A Bad Time for a Family Feud

By: Rachel Marsden


President Bush has said that Canada and the USA are more than just friends--"we're family". We share a common culture, a passion for freedom and democracy, and the world's longest unguarded border. You send us your basketball players (at least until they start blubbering like overpaid, overgrown babies about wanting to go back home to mommy and the warmer weather), your runaway Hollywood productions, and your television shows. In return, we give you our hockey players, our top industry professionals, our comedians, Peter Jennings and Pamela Anderson. Now if that isn't love, then I don't know what is.

Our two countries have stood shoulder-to-shoulder through various trials and tribulations--the latest being the September 11th terrorist attacks and the subsequent war. We opened our airports, our hearts and our homes to our American friends when US airports were shut down immediately following the attacks. We raised millions of dollars to help with the relief efforts at Ground Zero, and we sent our own firefighters and police officers to New York to participate in ceremonies honoring their fallen American brothers and sisters. Canadians even traveled to New York City last year for an official "Canada Loves New York Day" rally.

Whatever help President Bush has requested of Canada, he has received. We have committed 2,400 soldiers to the War on Terrorism. Our snipers covered US troops and cut down heavily armed Al-Qaeda fighters during Operation Anaconda. Operation Harpoon--a combat mission in eastern Afghanistan that involved hunting down and clearing out any remaining al-Qaeda and Taliban pockets hiding out in the caves and mountains south of Gardez--was under Canadian command.

During the California brownout, Canada came to the rescue with an abundant supply of power.

Now before that warm, fuzzy feeling sets in, I'll explain how President Bush has thanked us Canadians for our unwavering support: By sitting back and allowing for measures to be taken that will devastate one of the main industries responsible for putting food on our tables.
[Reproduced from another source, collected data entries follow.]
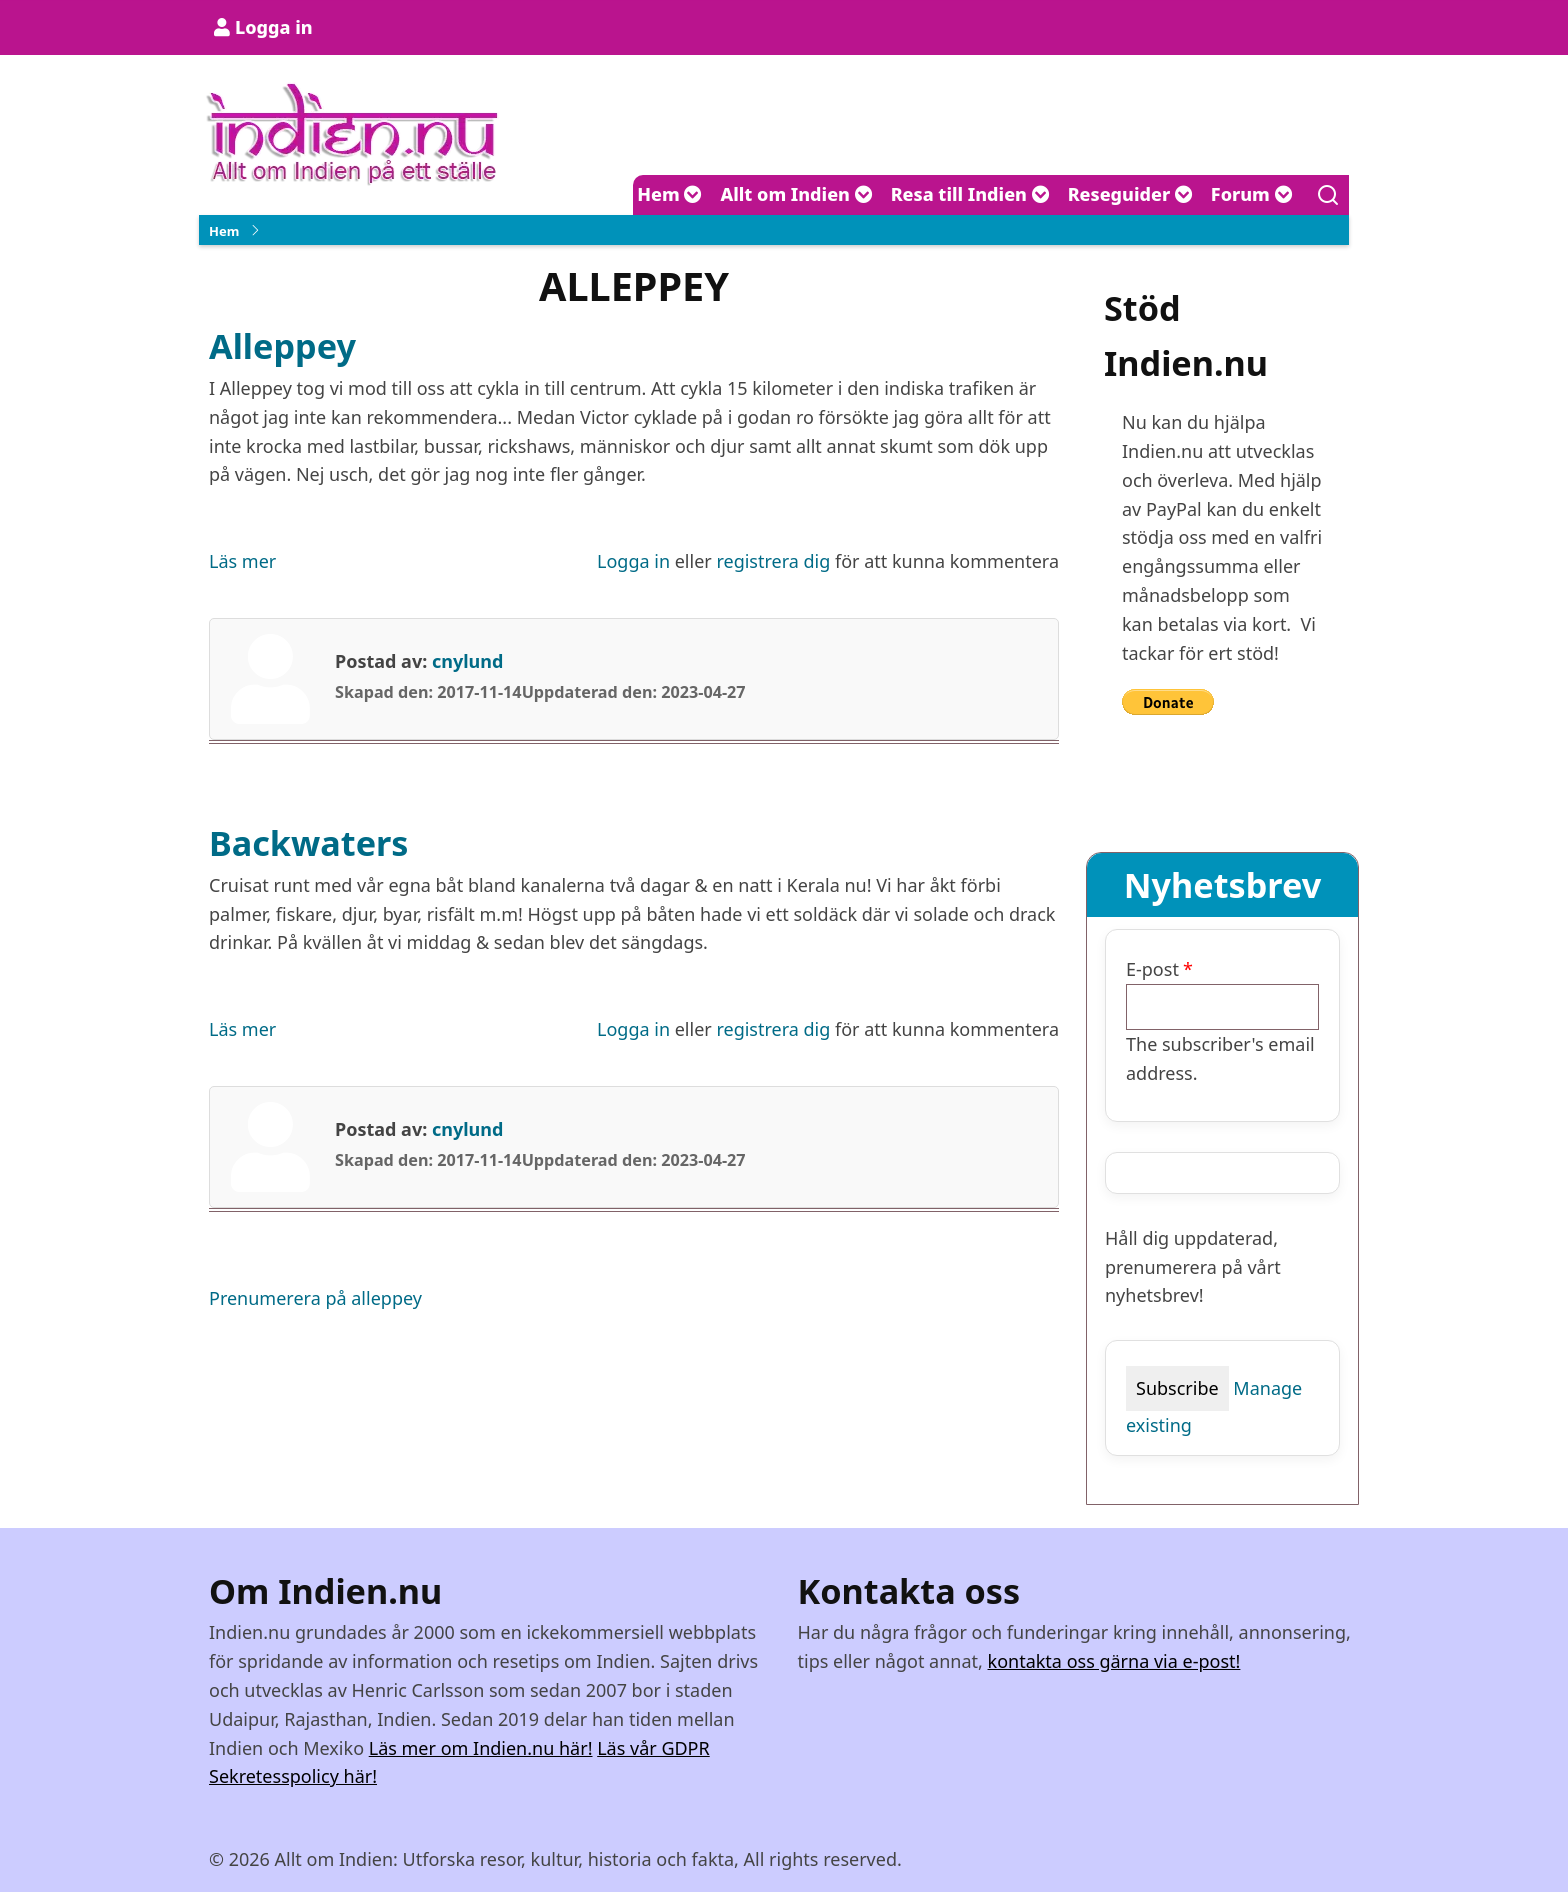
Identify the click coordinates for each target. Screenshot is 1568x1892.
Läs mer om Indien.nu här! (481, 1748)
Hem (669, 194)
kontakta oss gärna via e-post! (1114, 1661)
Bush stood beside Canadian Prime Minister Jean Chretien at a UN conference in Mexico last week, and professed to be a staunch defender of North American free trade. At the exact same moment, his henchmen in Washington were inking a deal that would slap a 29-per-cent tariff on Canadian softwood lumber--a move that will cost Canadians tens of thousands of jobs, and will cripple one of the country's biggest industries. The spin-off effect will ripple through our entire economy.
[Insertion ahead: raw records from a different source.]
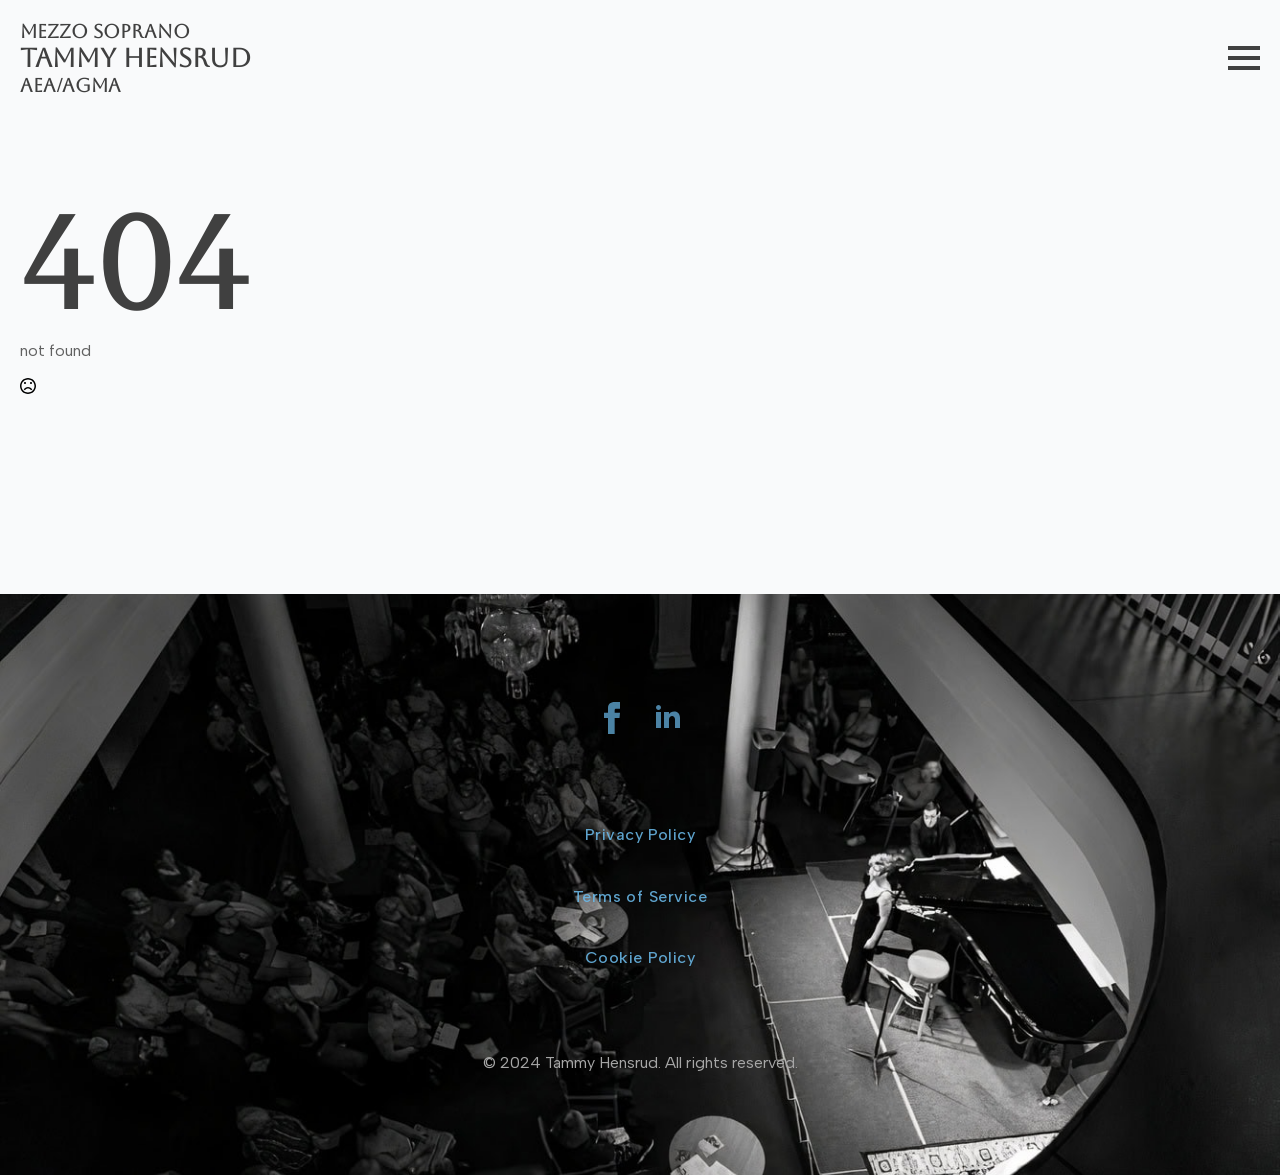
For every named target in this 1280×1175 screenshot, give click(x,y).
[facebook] (612, 718)
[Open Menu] (1244, 58)
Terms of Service (640, 896)
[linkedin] (668, 718)
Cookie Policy (640, 957)
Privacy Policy (640, 834)
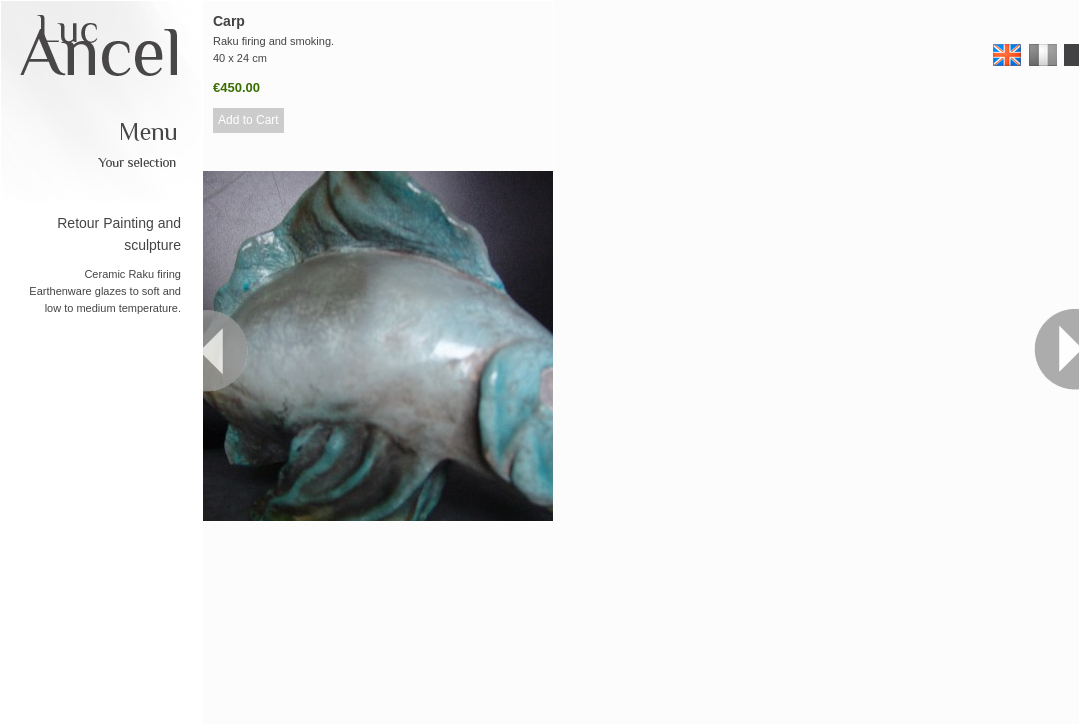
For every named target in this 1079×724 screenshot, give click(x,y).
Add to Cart (248, 120)
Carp (229, 21)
I guess Bush is only a free trader when it suits him to be. The new duty on Canadian softwood smacks of blatant protectionism. It's another case of the tail wagging the dog. When the influential American lumber producers whined to the US Commerce Department and their allies in Congress and the Senate, they should have been told to fix their industry to make American lumber producers more efficient and competitive in a free trade, free enterprise market. After all, aren't free enterprise and market competition what America is all about? Instead, it's the Canadians who have been given the high hard one on the softwood issue. If Bush is such a staunch defender of free trade, he should have intervened in this dispute and exerted some influence. You're either in support of free trade, or you're not--and Bush needs to stop playing both sides of the court from the middle.

Incidentally, Canadians aren't the only ones who will be stiffed by this duty. The American consumer will be paying about $1,500 more for a new home. It would seem that the support of deep-pocketed lumber producers means more to Bush than the votes of a few new homeowners.
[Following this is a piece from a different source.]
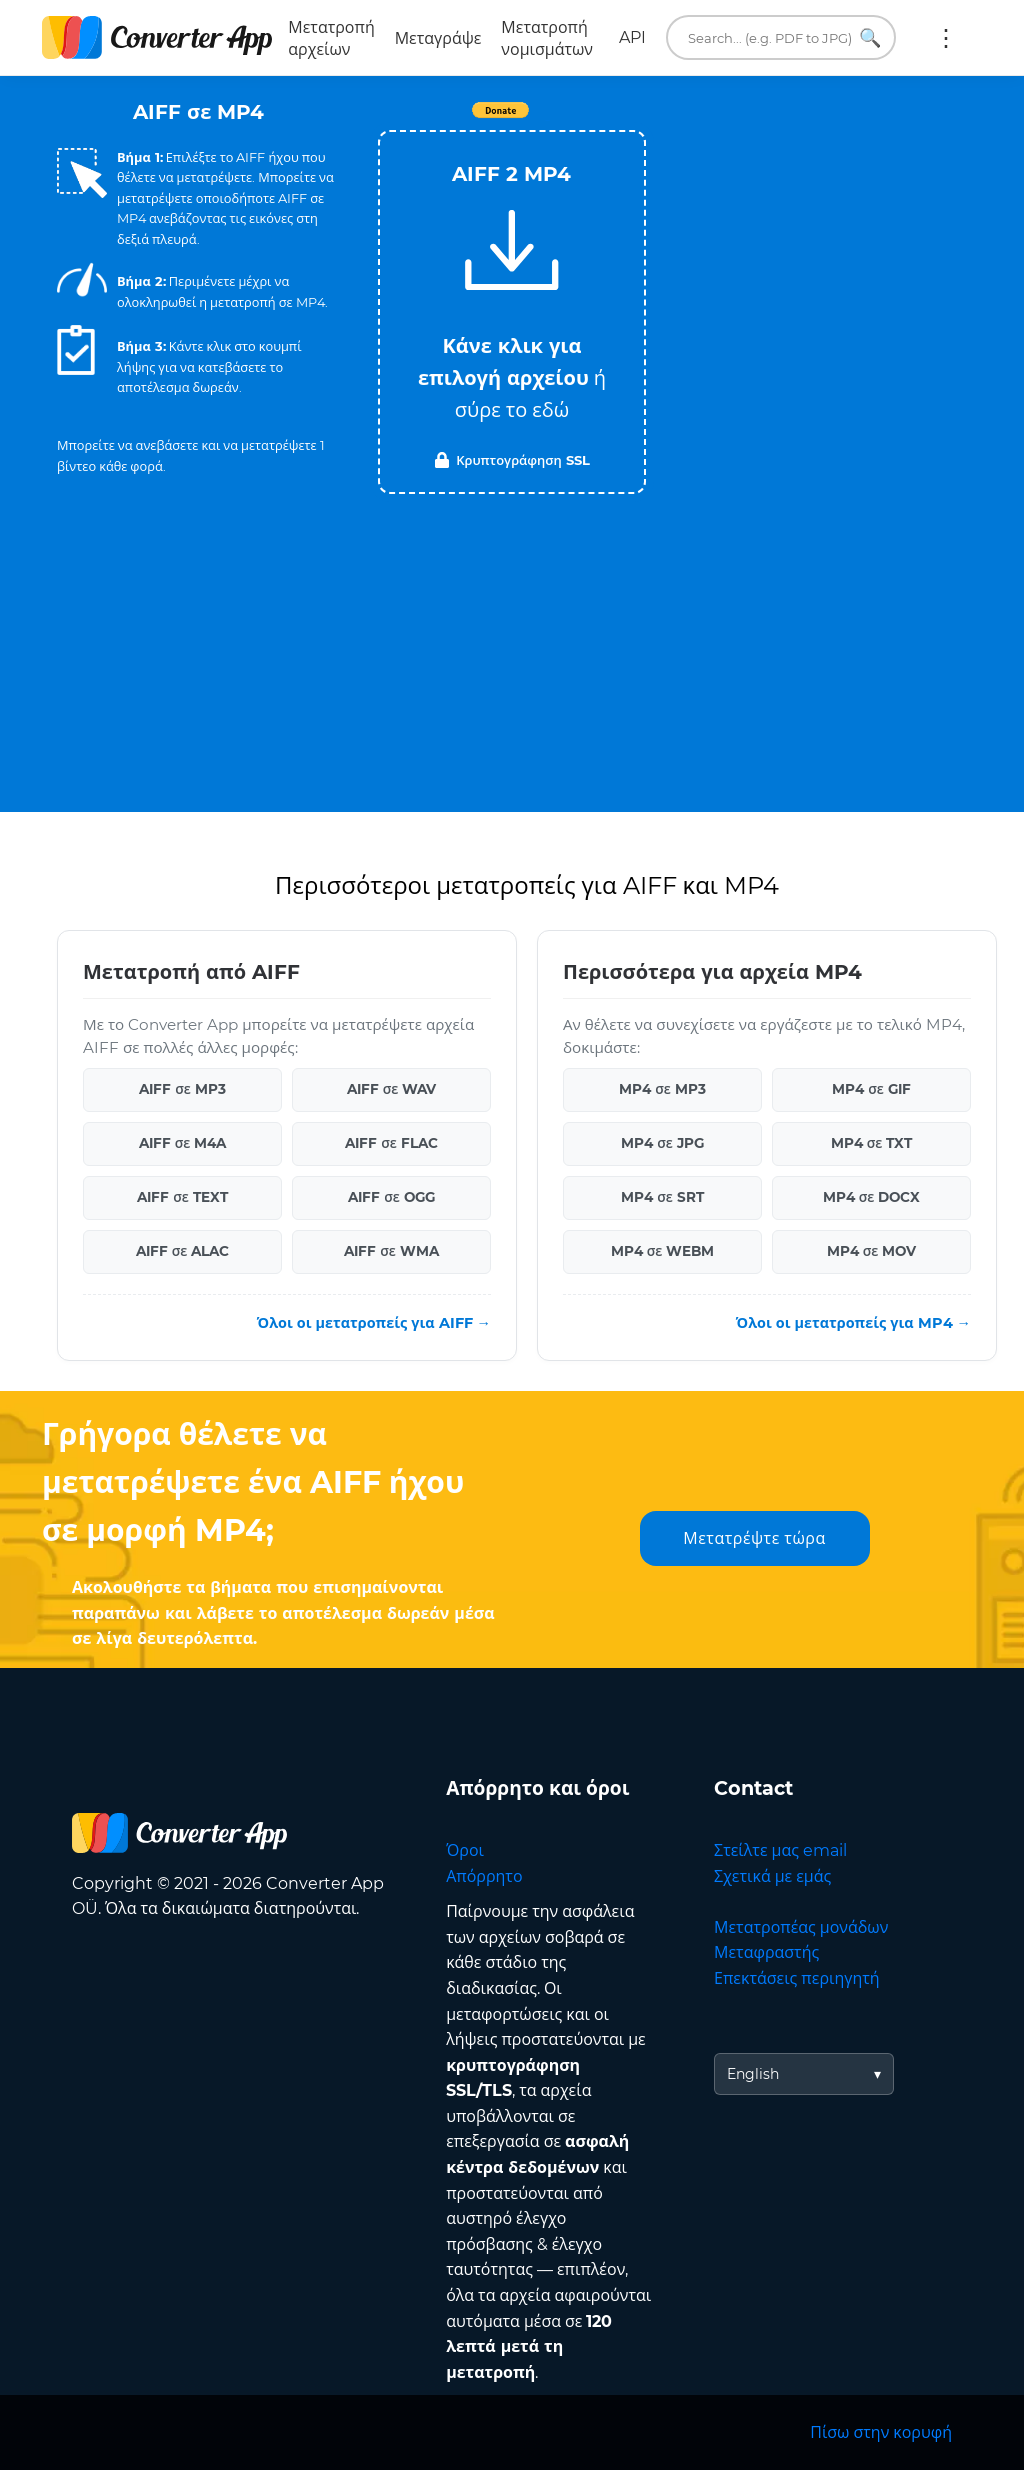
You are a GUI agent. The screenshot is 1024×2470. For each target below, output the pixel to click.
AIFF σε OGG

At a time when both the USA and Canada should be united in a common purpose to fight much greater evils, a trade war is heating up between the two countries. And don't look for Canada to back down from this one. Wood and lumber mean everything to Canada. Our national symbol is a beaver, for crying out loud. And what do you think we use to make hockey sticks?

Canada is already planning to take the issue to the World Trade Organization, and to mount a challenge under NAFTA. Meanwhile, Prime Minister Chretien has publicly dismissed any kind of tit-for-tat retaliatory action against the USA, despite a poll by the Globe and Mail (Canada's national newspaper) that found a majority of Canadians in favor of some kind of retaliation against the US over the tariffs. However, the Official Opposition is suggesting that the Canadian government tie the lumber issue to the Alaska oil pipeline that will have to run through Canada from the Alaskan Arctic Wildlife Refuge to the US. It is even being suggested that Canada use its role as a partner in the continuing War on Terrorism to leverage its position. At a time when Bush is looking at taking out Saddam Hussein, and is seeking continued support and commitment from his allies while sweating a shortage of troops on the home-front, he couldn't have picked a worse time for a fight with his closest friend and neighbor. I would hate to see him give Canadians any reason not to lend the USA their full support in any current or future war efforts.

Now is the time for Bush to walk the walk--to step up and confront the US lumber producers and the Commerce Department, and prove himself to be the staunch defender of free trade that he claims to be. If we really are "family", as Bush says, then he risks looking like the kind of brother who would whip around and kick you in the unmentionables right after you've helped him lay out a group of schoolyard bullies.